Brenner followed him inside and watched as he opened a door that led from the barn into a workshop. From the road, only the small farmhouse could be seen, but behind the house was the workshop, and behind the workshop the barn, so everything was much bigger than a first glance would have you believe.

  “My father was a cartwright, an obsolete craft today,” Horvath said, opening the door, and now pay close attention to what I’m about to tell you.

  At that moment when Brenner stepped inside the workshop, he was so terrified that his mind thought of something else altogether: back when they were just kids, they’d once broken open the door to the church tower in Puntigam and climbed all the way up into the bell cage. And there they’d found a pile of skulls, a few hundred skulls it must’ve been, delicately and neatly stacked, one on top of one the other.

  Because it was a church custom to collect skulls, more so in the older days, and originally they’d been displayed at the entrance to the Puntigam church, as if to say: remember, mortal, you’re going to die. But then, the murder reforms—so they opened a shop next to the entrance, postcards and all that. Now, where to with the skulls? The priest said, you know what, we’ll store them in the tower, they’re not going to bother anybody there.

  Well, the boys were a little bothered, and they ran away so as not to get into trouble. And that must’ve been why it occurred to Brenner just now. That he’d much rather be running away, just like he’d done back then. Because when he entered the workshop, he immediately took in the five butcher blocks.

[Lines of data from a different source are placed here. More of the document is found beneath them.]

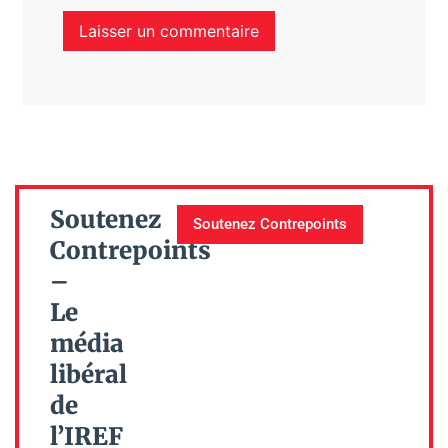
Soutenez
Soutenez Contrepoints
Contrepoints
–
Le
média
libéral
de
l’IREF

  He was familiar with these, too, from even further back in his past. When the butchers didn’t have the high-grade synthetics yet. They’d cut the meat on wooden tables—you need to picture it more like a square chopping block. Now, over the course of the years—the butchers chopping and chopping all the while—the surface of the wooden tables would grow uneven. Like water running over a stone for a thousand years. And, over time, hilly landscapes formed out of the butcher blocks.

  And you see, Horvath had bought up all these butcher blocks and declared them his works of art. Because that’s allowed in art these days, you can just go and pass off anything you find. That wouldn’t have been allowed before, but nowadays, reforms everywhere, church reforms, and art reforms, too. Now the reforms allow Horvath’s butcher blocks.